On the album’s opening track, Kitcher recites an allegory about a contest in which God judges original songs composed by angels. The narrator’s song does not win the contest, but he’s not disappointed, for he “received the greatest gift of all — a thoughtful listener.” The message is an appeal, and perhaps even a subtle heads-up: The Ascension of Slow Dakota is rigorous and requires your full attention. Sauerteig, who wrote that allegory and also contributes piano, ukulele, mandolin, and percussion to the baroque-pop mix, leads you on a melodic, sometimes hypnotic expedition through ballads, hymns, poems, and requiems filled with literary allusions, with nods to Joyce, Walt Whitman, Virginia Woolf, and William Blake.

Sauerteig understands that his project makes demands on an audience. “I realize that at times the album is impenetrable and full of arcane references,” he says. “I’ve often asked myself, ‘Why on earth would anyone in this day and age put out this kind of music?’”

To arrive at something of an answer, one must look at the portrait of the artist as a young student. Sauerteig became steeped in the Columbia music scene as a freshman, playing piano at Orientation and starting an experimental-folk band with four classmates. He says he was “amazed — even embarrassed” by the wealth of musical talent surrounding him, and resolved to collaborate with his classmates as much as possible. Indeed, when looking for a producer for The Ascension of Slow Dakota, Sauerteig called on classmate Sahil Ansari ’15SEAS, who had played in a “confessional avant-folk” band at Columbia called Tox and Guest.

Sauerteig’s lyrics are a direct reflection of his course of study at Columbia. He majored in creative writing with the explicit purpose of sharpening his Slow Dakota compositions. His studies with poet Joseph Fasano ’08SOA, who teaches graduate and undergraduate writing, made such an impression that Sauerteig asked Fasano to read the album’s closing poem.

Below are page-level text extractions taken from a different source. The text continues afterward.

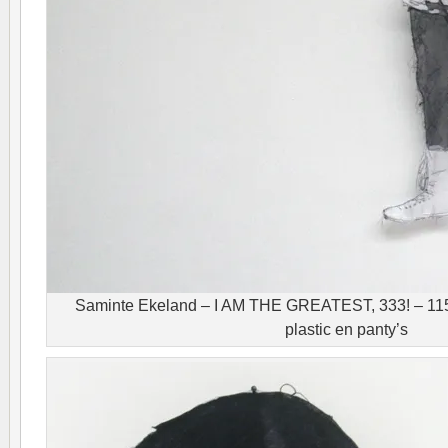
Saminte Ekeland – I AM THE GREATEST, 333! – 115x
plastic en panty’s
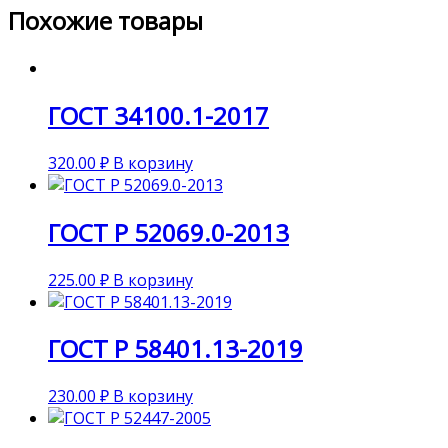
Похожие товары
ГОСТ 34100.1-2017
320.00
₽
В корзину
ГОСТ Р 52069.0-2013
225.00
₽
В корзину
ГОСТ Р 58401.13-2019
230.00
₽
В корзину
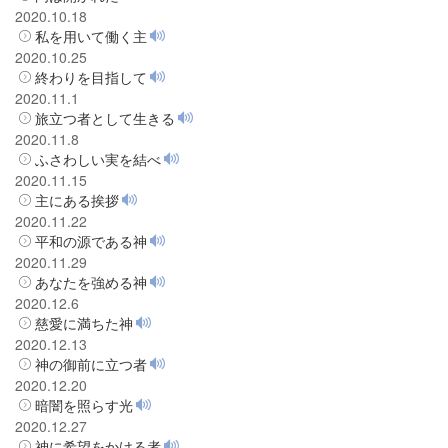
2020.10.18
私を用いて働く主
2020.10.25
終わりを目指して
2020.11.1
旅立つ者として生きる
2020.11.8
ふさわしい実を結べ
2020.11.15
主にある挨拶
2020.11.22
平和の源である神
2020.11.29
あなたを強める神
2020.12.6
慈愛に満ちた神
2020.12.13
神の御前に立つ者
2020.12.20
暗闇を照らす光
2020.12.27
神に希望をかける者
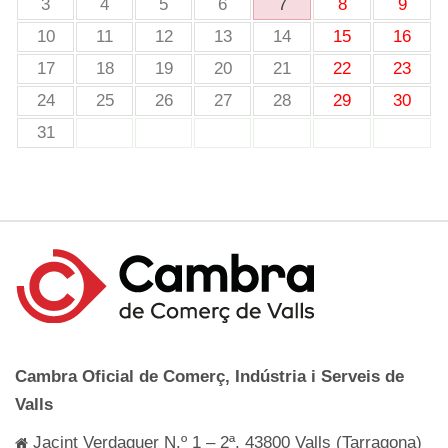
3
4
5
6
7
8
9
10
11
12
13
14
15
16
17
18
19
20
21
22
23
24
25
26
27
28
29
30
31
Cambra Oficial de Comerç, Indústria i Serveis de
Valls
Jacint Verdaguer N.º 1 – 2ª, 43800 Valls (Tarragona)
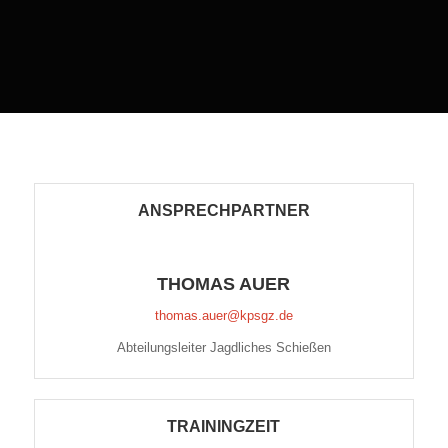
ANSPRECHPARTNER
THOMAS AUER
thomas.auer@kpsgz.de
Abteilungsleiter Jagdliches Schießen
TRAININGZEIT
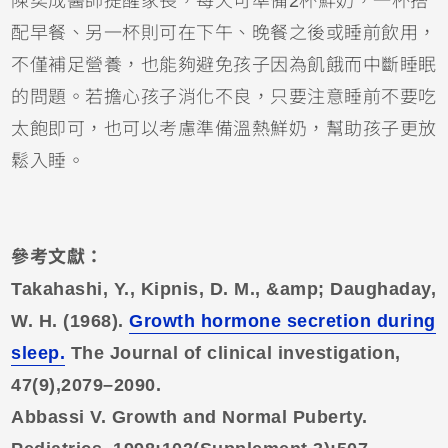
陳奕成醫師提醒家長，每天可準備2杯鮮奶，一杯搭
配早餐、另一杯則可在下午、晚餐之後或睡前飲用，
不僅補足營養，也能夠避免孩子因為飢餓而中斷睡眠
的問題。若擔心孩子消化不良，只要注意睡前不要吃
太飽即可，也可以考慮準備溫熱鮮奶，幫助孩子更放
鬆入睡。
參考文獻：
Takahashi, Y., Kipnis, D. M., &amp; Daughaday,
W. H. (1968).
Growth hormone secretion during
sleep.
The Journal of clinical investigation,
47(9),
2079–2090.
Abbassi V. Growth and Normal Puberty.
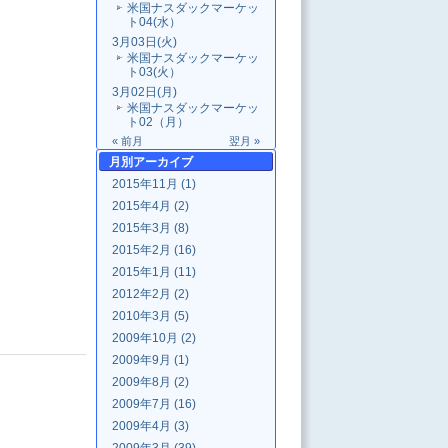
米国ナスダックマーケッ
ト04(水）
3月03日(火)
米国ナスダックマーケッ
ト03(火）
3月02日(月)
米国ナスダックマーケッ
ト02（月）
« 前月
翌月 »
月別
アーカイブ
2015年11月 (1)
2015年4月 (2)
2015年3月 (8)
2015年2月 (16)
2015年1月 (11)
2012年2月 (2)
2010年3月 (5)
2009年10月 (2)
2009年9月 (1)
2009年8月 (2)
2009年7月 (16)
2009年4月 (3)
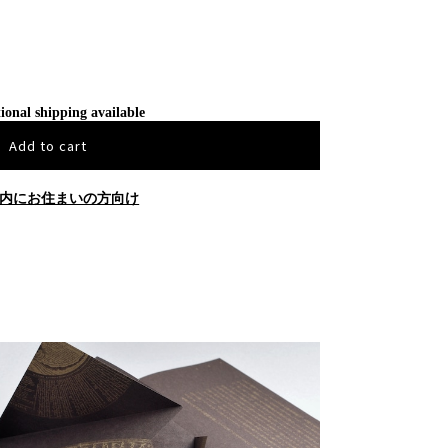
ional shipping available
Add to cart
内にお住まいの方向け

And Barnard English professor Margaret Vandenburg ’96GSAS, whose course on postmodern literature inspired many of the underlying themes of the album, reads a short allegory.

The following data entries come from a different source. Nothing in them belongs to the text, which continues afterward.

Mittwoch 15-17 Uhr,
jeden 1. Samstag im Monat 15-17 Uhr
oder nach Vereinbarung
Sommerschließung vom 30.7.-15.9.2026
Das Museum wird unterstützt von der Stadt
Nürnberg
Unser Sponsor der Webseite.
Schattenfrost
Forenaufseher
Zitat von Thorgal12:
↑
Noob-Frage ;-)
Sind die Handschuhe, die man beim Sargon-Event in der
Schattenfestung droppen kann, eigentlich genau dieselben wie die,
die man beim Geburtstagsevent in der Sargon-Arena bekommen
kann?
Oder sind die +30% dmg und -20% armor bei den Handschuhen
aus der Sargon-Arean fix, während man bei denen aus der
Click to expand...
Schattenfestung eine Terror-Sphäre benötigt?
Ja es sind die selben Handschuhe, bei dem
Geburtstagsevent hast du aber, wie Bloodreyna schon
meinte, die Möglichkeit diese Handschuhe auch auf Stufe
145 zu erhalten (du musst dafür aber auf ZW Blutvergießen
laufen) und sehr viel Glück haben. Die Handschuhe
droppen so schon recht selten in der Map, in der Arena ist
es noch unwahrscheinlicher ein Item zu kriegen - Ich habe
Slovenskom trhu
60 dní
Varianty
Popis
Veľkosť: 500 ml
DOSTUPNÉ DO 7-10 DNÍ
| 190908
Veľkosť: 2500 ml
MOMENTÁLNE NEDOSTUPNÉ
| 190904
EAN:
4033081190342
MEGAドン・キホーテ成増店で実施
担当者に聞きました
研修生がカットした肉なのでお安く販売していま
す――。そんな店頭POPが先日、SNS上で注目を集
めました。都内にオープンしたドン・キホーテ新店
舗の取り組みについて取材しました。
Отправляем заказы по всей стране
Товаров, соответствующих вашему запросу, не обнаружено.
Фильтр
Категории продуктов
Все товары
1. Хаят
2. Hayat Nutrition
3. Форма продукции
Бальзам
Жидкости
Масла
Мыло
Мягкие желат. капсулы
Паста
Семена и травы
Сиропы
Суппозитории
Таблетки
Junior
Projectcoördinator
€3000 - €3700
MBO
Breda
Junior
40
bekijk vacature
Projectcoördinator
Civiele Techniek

In contrast to the pristinely polished recordings of the album’s musical tracks, each faculty performance was recorded on an iPhone, an intentional decision by Sauerteig to imbue these quiet moments of reflection with a raw timelessness. Turn the volume up and you can hear echoes from the Columbia halls and the muffled murmurs of students passing by. These can only be detected if you listen carefully, of course. Fortunately, The Ascension of Slow Dakota is so musically and lyrically layered that one has no choice but to put all else aside and commit, for sixty-one minutes, to being a thoughtful listener, which may, in the end, be Sauerteig’s greatest gift of all.